A Respectful Distance: To Better Conversation

On our arrival at Húsey for the filming of the preparation for the 2008 seal hunt, we were introduced to Silli, a young seal pup that had been found abandoned on the seashore. The farmer, Örn Þorleifsson told us that abandoned pups in the wild are subject to a cruel fate; skuas and gulls will attack, typically unravelling and pecking their umbilical cord and plucking out their eyes. The care these pups need to survive without their mothers is substantial, as they must be fed every four hours with a specially made mixture to match the mother’s milk. The feeding was done either by Örn or his wife. The procedure was that approximately 20 cm of soft plastic tube attached to a plastic bottle was pushed down Silli’s throat and the milk mixture pumped into his stomach. Afterwards he would be patted and cuddled to help him burp. During the day Silli would be around the place, often in close proximity to humans, but in the evening he would be lifted into the back of an old Land Rover where he had a bed made out of newspapers. At the time of our visit, Silli was approximately five weeks old and it was expected he would stay at the farm until 12–15 weeks old, or until mid-to-late August, when he would be taken to the seashore close to where he was found and allowed to go free. In the interim between our visit and him being released, there would still be a lot of care involved in looking after him. There is a transitional process necessary to take him from fluids to solid food (herring and/or capelin) and involving his learning to catch fish by himself. All these tasks were overseen by Örn, who even puts on his waders to accompany the seal when he is first introduced to swimming in the local pond. Silli happened to be male, and once free, should he survive the winter, would be likely to come back to this area year after year. Had the pup been female, she would return to give birth to pups that might well be caught in the nets laid by the farmer at Húsey the following year.

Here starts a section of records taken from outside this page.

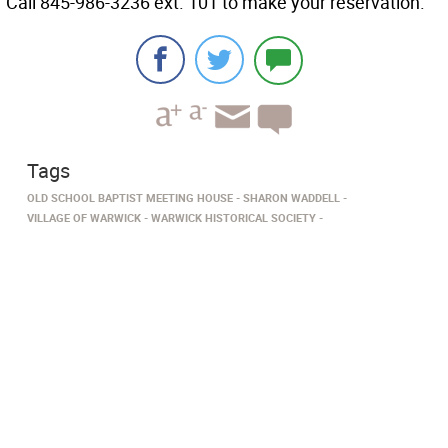
Call 845-986-3236 ext. 101 to make your reservation.
Tags
OLD SCHOOL BAPTIST MEETING HOUSE
SHARON WADDELL
VILLAGE OF WARWICK
WARWICK HISTORICAL SOCIETY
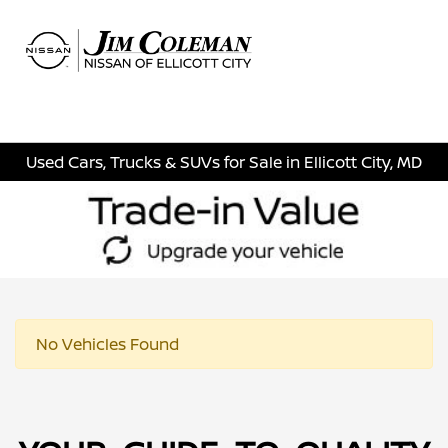
Sign In
Used Cars, Trucks & SUVs for Sale in Ellicott City, MD
No Vehicles Found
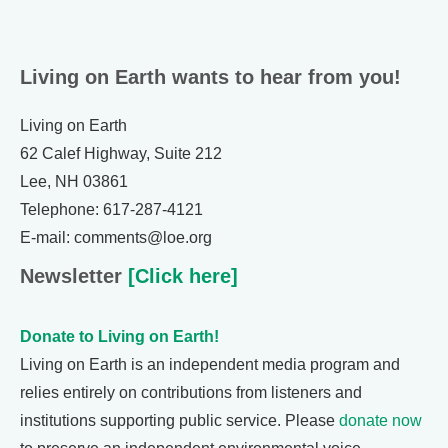
Living on Earth wants to hear from you!
Living on Earth
62 Calef Highway, Suite 212
Lee, NH 03861
Telephone: 617-287-4121
E-mail: comments@loe.org
Newsletter
[Click here]
Donate to Living on Earth!
Living on Earth is an independent media program and
relies entirely on contributions from listeners and
institutions supporting public service. Please
donate now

 Having been made aware of the curiosity of seals and their apparent preference for bright colors, aperformative video work developed which we titled Three Attempts (2009). This work became a crucial component of our (Snæbjörnsdóttir/Wilson) installation between you and me. The work shows Bryndís kneeling down at the seashore overlooking an estuary with her back to the camera. Our preliminary research had revealed that it was common for hunters to imitate seal sounds when trying to entice the seal pups away from the cow, suggesting that seals were sensitive to certain types of sound or sound frequencies at least. In the initial video performance, a variety of vocal sounds was used, from singing to the imitation of mobile phone ringtones. Initial attempts prompted little in the way of ‘reciprocation’ on the part of the seals and nothing very much altered at all in their behaviour. The technical reasons why the work came to be remade are not in themselves important for this text, but rather the fact that they necessitated another visit, which resulted in giving us more than the remake we planned, to the extent that it became a completely new work. We are very much aware of the difficulties in attempting to remake works and it is something we generally try to avoid. Nevertheless the location was the same, as was the time of year – the same clothing was worn and we even began at the same time of day. Even the weather was similar. The only thing that seemed beyond our control that day was the behaviour of the non-human animals in the water – and sure enough, their response confounded our expectations. From the moment we arrived on the shore to set up the equipment, the seals made an appearance, popping up from the water, looking, playing, diving and reappearing. The ‘control’ had shifted from us to them – it was their game now.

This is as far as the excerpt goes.